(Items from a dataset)

■ ■ ■ ■ ■ ■ ■

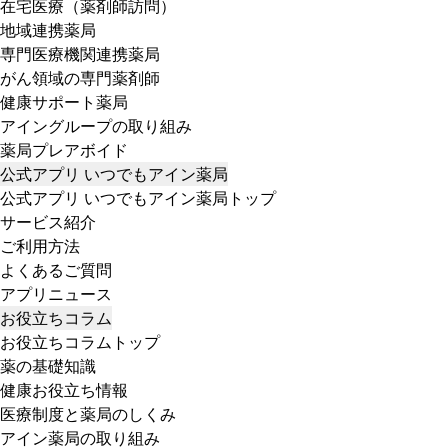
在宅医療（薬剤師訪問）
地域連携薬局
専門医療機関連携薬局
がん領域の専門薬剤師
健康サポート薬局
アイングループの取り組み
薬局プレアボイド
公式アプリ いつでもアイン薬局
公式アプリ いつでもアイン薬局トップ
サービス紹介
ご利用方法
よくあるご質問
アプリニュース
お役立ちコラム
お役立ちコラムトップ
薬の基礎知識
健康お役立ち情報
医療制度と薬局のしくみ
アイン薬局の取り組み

■ ■ ■ ■ ■ ■ ■

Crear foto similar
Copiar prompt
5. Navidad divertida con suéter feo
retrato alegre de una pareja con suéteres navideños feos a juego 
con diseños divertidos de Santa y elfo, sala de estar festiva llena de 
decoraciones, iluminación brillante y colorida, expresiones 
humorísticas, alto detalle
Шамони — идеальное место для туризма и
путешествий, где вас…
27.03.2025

■ ■ ■ ■ ■ ■ ■

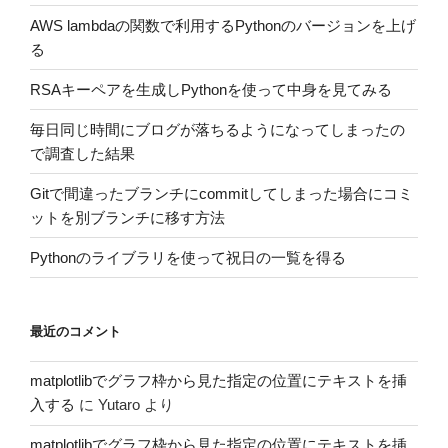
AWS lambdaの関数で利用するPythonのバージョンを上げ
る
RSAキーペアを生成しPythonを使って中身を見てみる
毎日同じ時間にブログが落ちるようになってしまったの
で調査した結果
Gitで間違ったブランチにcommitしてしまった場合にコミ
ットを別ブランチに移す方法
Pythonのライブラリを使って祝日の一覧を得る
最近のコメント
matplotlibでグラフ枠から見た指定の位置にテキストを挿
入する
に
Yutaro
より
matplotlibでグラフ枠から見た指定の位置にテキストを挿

■ ■ ■ ■ ■ ■ ■

**DESCRIPTION OF THE TASK:**
Go through the lines above and copy any that contain "公式アプリ".

**EXERCISE RESPONSE:**
公式アプリ いつでもアイン薬局
公式アプリ いつでもアイン薬局トップ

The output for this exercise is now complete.